Belt cutters may be used for cutting belts such as flat belts and flat belts having a wire reinforcement. A belt cutter may have a drive mechanism that actively drives a cutting blade from a retracted position into an extended position, cutting the belt along the way. Drive mechanisms may have pneumatic or hydraulic plungers that are coupled to the blade. The blade in turn may be coupled to a resilient member such as a helical spring, against the resilient force of which the blade is actuated by the driving mechanism. After cutting is completed, the resilient force stored in the spring may be used to move the blade back towards the retracted position. This may be referred to as a passive drive mechanism. One use with such systems is that the blade may get stuck, e.g., due to friction against the cut belt, particles of the belt that may have come loose during cutting, etc. In such cases the spring force may be insufficient to reliably move the blade all the way back into the retracted position.
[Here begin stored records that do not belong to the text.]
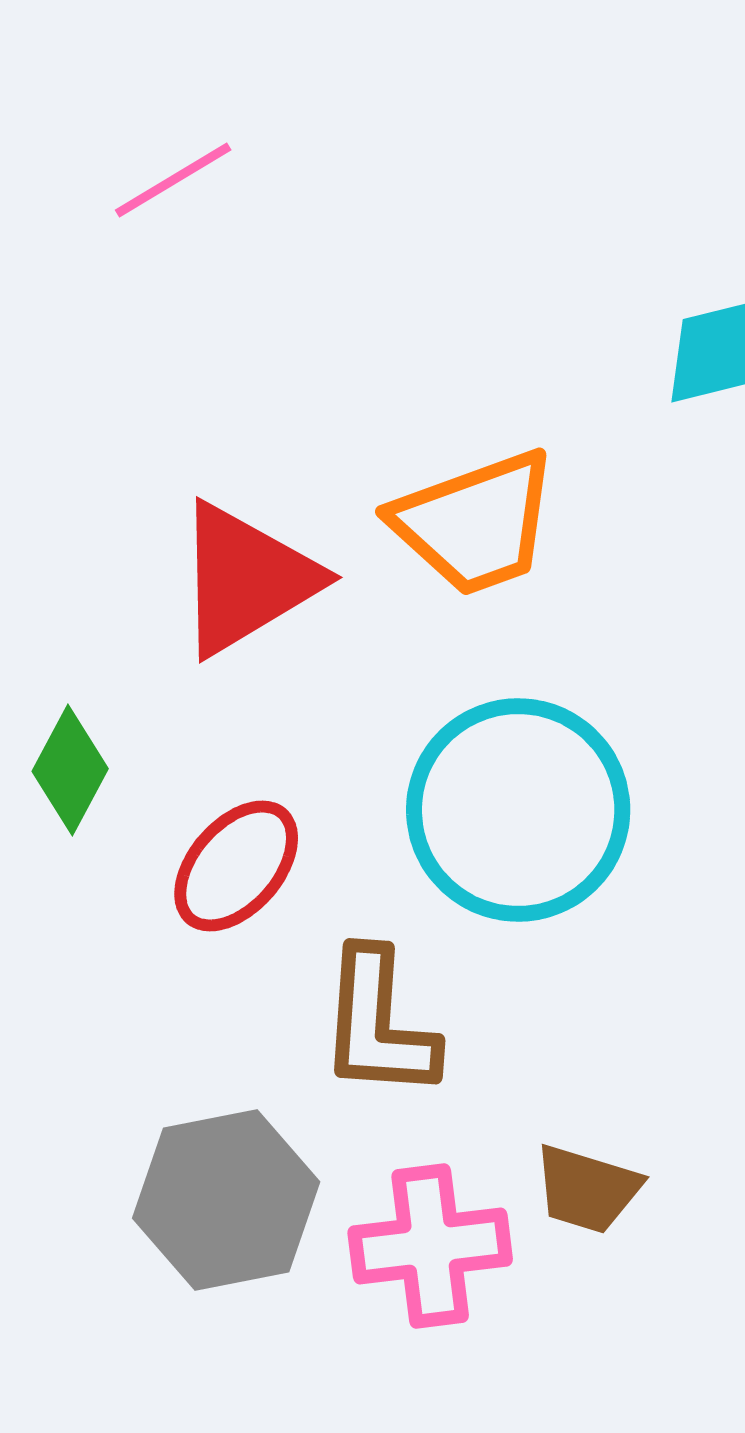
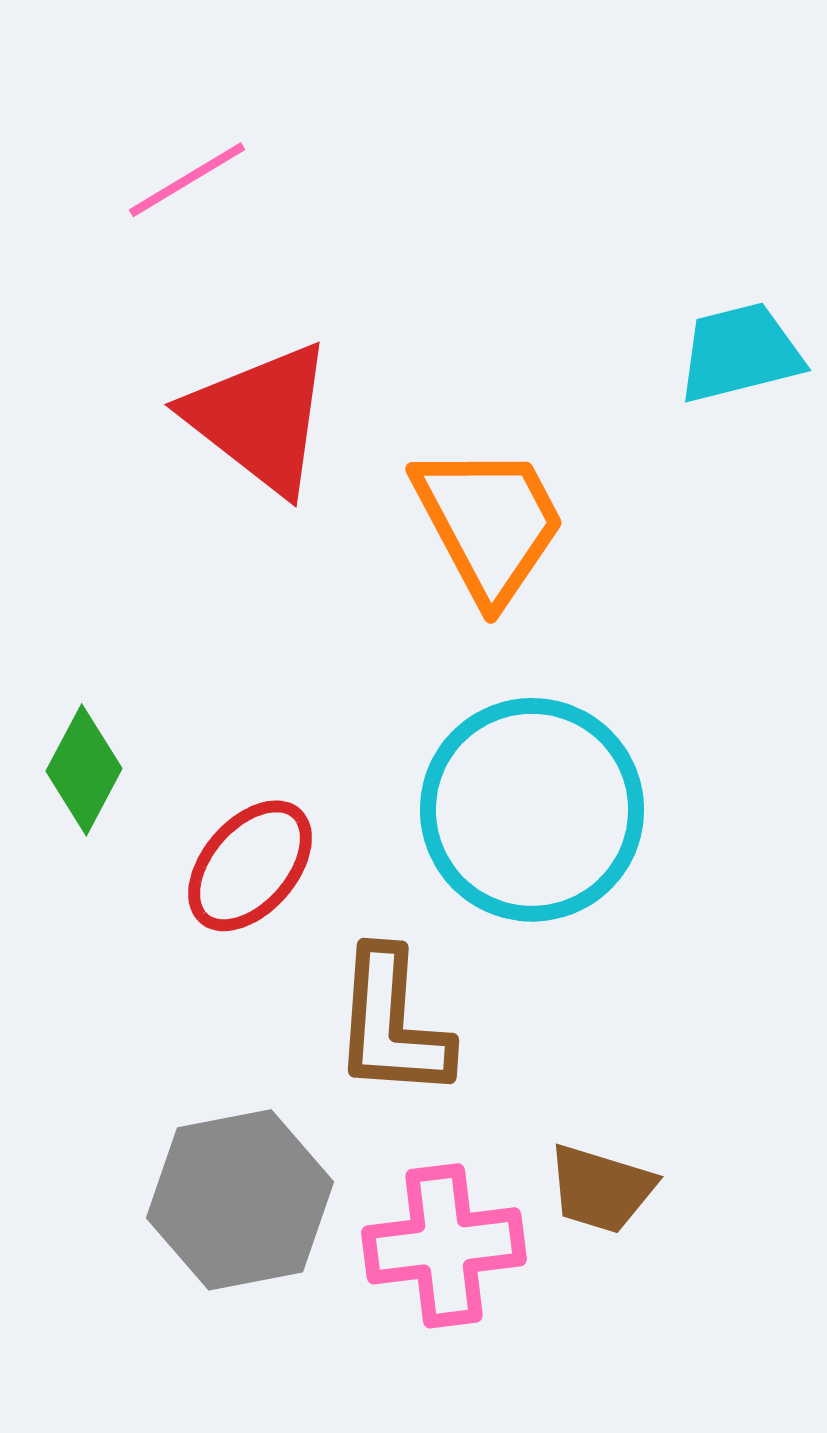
orange trapezoid: (475, 523) -> (489, 523), turned -98
red triangle: (246, 579) -> (260, 418), moved, turned -51

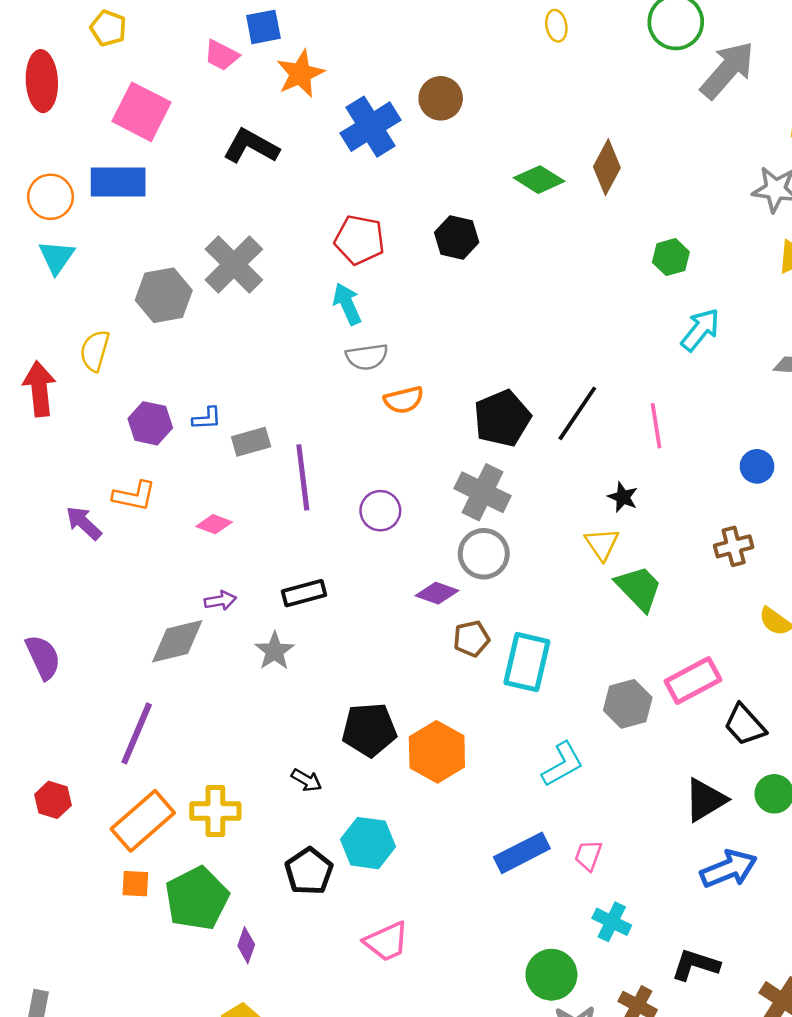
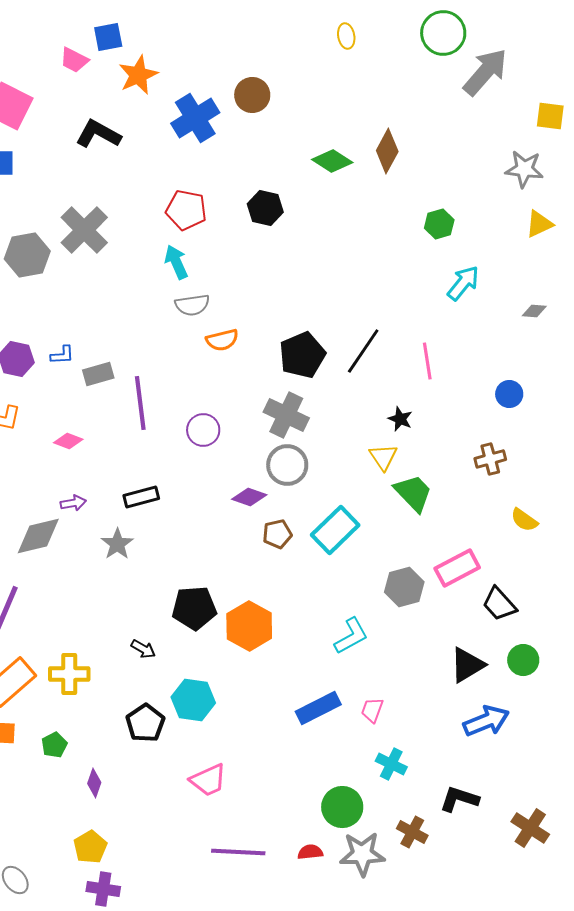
cyan rectangle: (527, 662) -> (335, 530), moved, turned 33
green pentagon: (197, 898) -> (54, 745), size x0.5

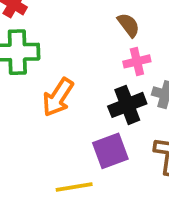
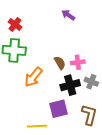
brown semicircle: (129, 25) -> (60, 63), moved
Described herein is a portable belt cutting device, which may be usable in some embodiments for cutting wire-reinforced flat belts. In one embodiment, the portable belt cutting device may have a cutting head, a cutting blade that is moveably arranged on the cutting head and supported by the cutting head such that the blade is moveable between a retracted position and an extended position. The cutting head may comprise a drive mechanism for moving the blade from the retracted position towards the extended position, in which position the blade may sever the belt. The drive mechanism may be coupled to the blade such that the blade is actively driven to move in both directions between the retracted position and the extended position. The bi-directional drive may thus provide an active driving force not only to cut the belt, but also to return the blade to the retracted position. If the blade tends to get stuck, the driving force may be increased as required until the blade moves back into the retracted position.

In one embodiment, the drive mechanism comprises a connecting element, and the blade comprises a correspondingly shaped connecting element, wherein the connecting elements form a positive connection with each other when engaged. The drive mechanism may comprise a drive spindle, wherein the connecting element of the drive mechanism is formed on an end portion of the drive spindle.

In an embodiment, the drive spindle may engage a thread formed in the cutting head. The spindle may be bi-directionally moveable relative to the thread. The drive spindle may comprise a second end portion opposite of the first end portion, and the second end portion may comprise a torque input geometry.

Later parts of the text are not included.